Now, we conduct a two-sample test for differences in the variables means. We can use t.test() or use the textbook formula:
tt<-t.test(x,y) # store the results
tt # show the results##
## Welch Two Sample t-test
##
## data: x and y
## t = -3.0272, df = 43.57, p-value = 0.004134
## alternative hypothesis: true difference in means is not equal to 0
## 95 percent confidence interval:
## -7.686214 -1.541317
## sample estimates:
## mean of x mean of y
## 9.316308 13.930074
(mean(x)-mean(y))/(sqrt(var(x)/length(x)+var(y)/length(y)))## [1] -3.027236
These give the exact same answer; we reject the null hypothesis of no difference in these two variables’ means.
We can also show where this t-statistic falls on the distribution.

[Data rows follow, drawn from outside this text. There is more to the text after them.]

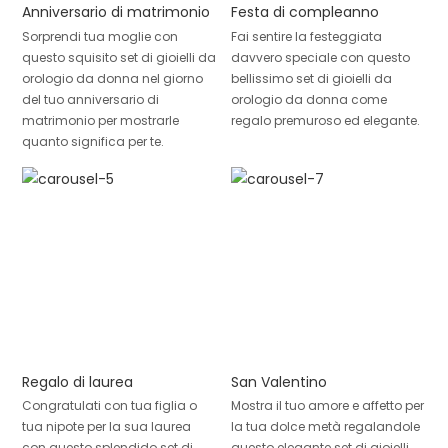
Anniversario di matrimonio
Festa di compleanno
Sorprendi tua moglie con
Fai sentire la festeggiata
questo squisito set di gioielli da
davvero speciale con questo
orologio da donna nel giorno
bellissimo set di gioielli da
del tuo anniversario di
orologio da donna come
matrimonio per mostrarle
regalo premuroso ed elegante.
quanto significa per te.
Regalo di laurea
San Valentino
Congratulati con tua figlia o
Mostra il tuo amore e affetto per
tua nipote per la sua laurea
la tua dolce metà regalandole
con questo splendido set di
questo elegante set di gioielli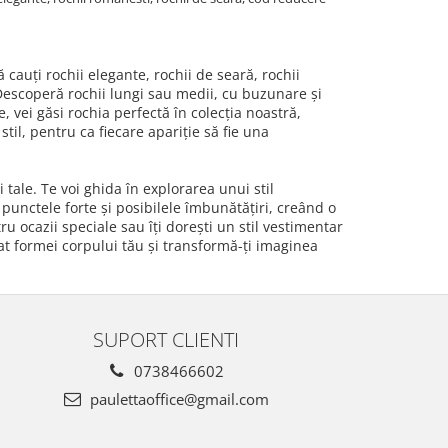
ă cauți rochii elegante, rochii de seară, rochii
. Descoperă rochii lungi sau medii, cu buzunare și
 vei găsi rochia perfectă în colecția noastră,
stil, pentru ca fiecare apariție să fie una
tale. Te voi ghida în explorarea unui stil
punctele forte și posibilele îmbunătățiri, creând o
u ocazii speciale sau îți dorești un stil vestimentar
ptat formei corpului tău și transformă-ți imaginea
SUPORT CLIENTI
0738466602
paulettaoffice@gmail.com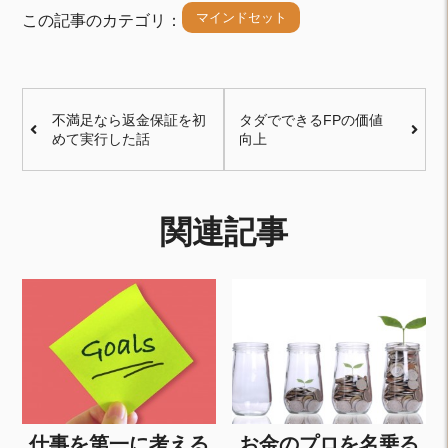
マインドセット
この記事のカテゴリ：
不満足なら返金保証を初
タダでできるFPの価値
めて実行した話
向上
関連記事
仕事を第一に考える
お金のプロを名乗る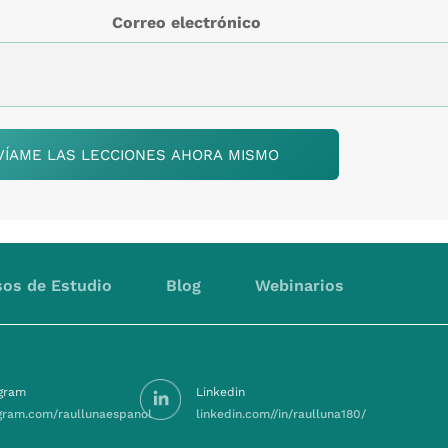
Correo electrónico
os de Estudio
Blog
Webinarios
agram
Linkedin
gram.com/raullunaespanol
linkedin.com//in/raulluna180/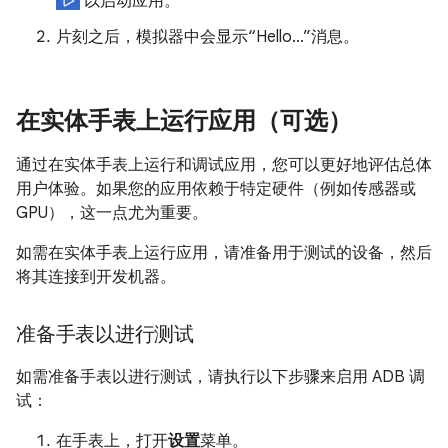
以启动应用。
片刻之后，模拟器中会显示“Hello…”消息。
在实体手表上运行应用（可选）
通过在实体手表上运行和调试应用，您可以更好地评估总体
用户体验。如果您的应用依赖于特定硬件（例如传感器或
GPU），这一点尤为重要。
如需在实体手表上运行应用，请准备用于测试的设备，然后
将其连接到开发机器。
准备手表以进行测试
如需准备手表以进行测试，请执行以下步骤来启用 ADB 调
试：
在手表上，打开
设置
菜单。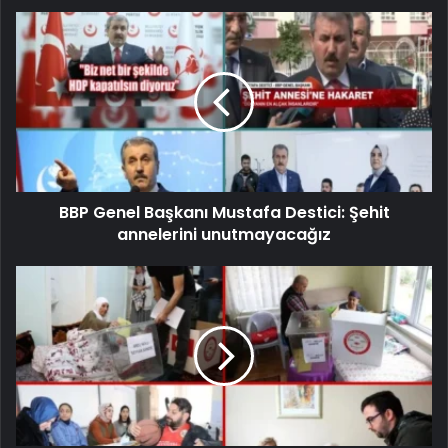
BBP Genel Başkanı Mustafa Destici: Şehit
annelerini unutmayacağız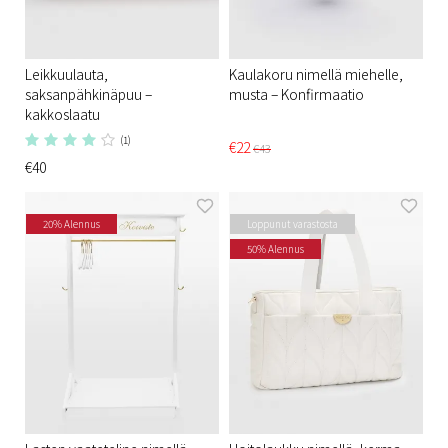
Leikkuulauta,
Kaulakoru nimellä miehelle,
saksanpähkinäpuu –
musta – Konfirmaatio
kakkoslaatu
(1)
€22
€43
€40
20% Alennus
Loppunut varastosta
50% Alennus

We create an x-axis and then use dt() to get the probability at each point along the range. We add critical values (using the correct degrees of freedom) before showing the calculated t-statistic in red.
df=2*length(x)-2
x1<-seq(-4,4,length=1000)
y1<-dt(x1,df)
q5<-qt(0.975,df) # critical value at 5%
plot(x1,y1,type = "l",lwd=4,ylab="Prob.",xlab="t",main="T distribution") # basic curve
abline(v=qt(0.975,df),lty=2,lwd=4,col="dark gray") # +0.025
abline(v=qt(0.025,df),lty=2,lwd=4,col="dark gray") # -0.025
abline(v=tt$statistic,col="red",lwd=2)
We see that it falls “outside” the critical value.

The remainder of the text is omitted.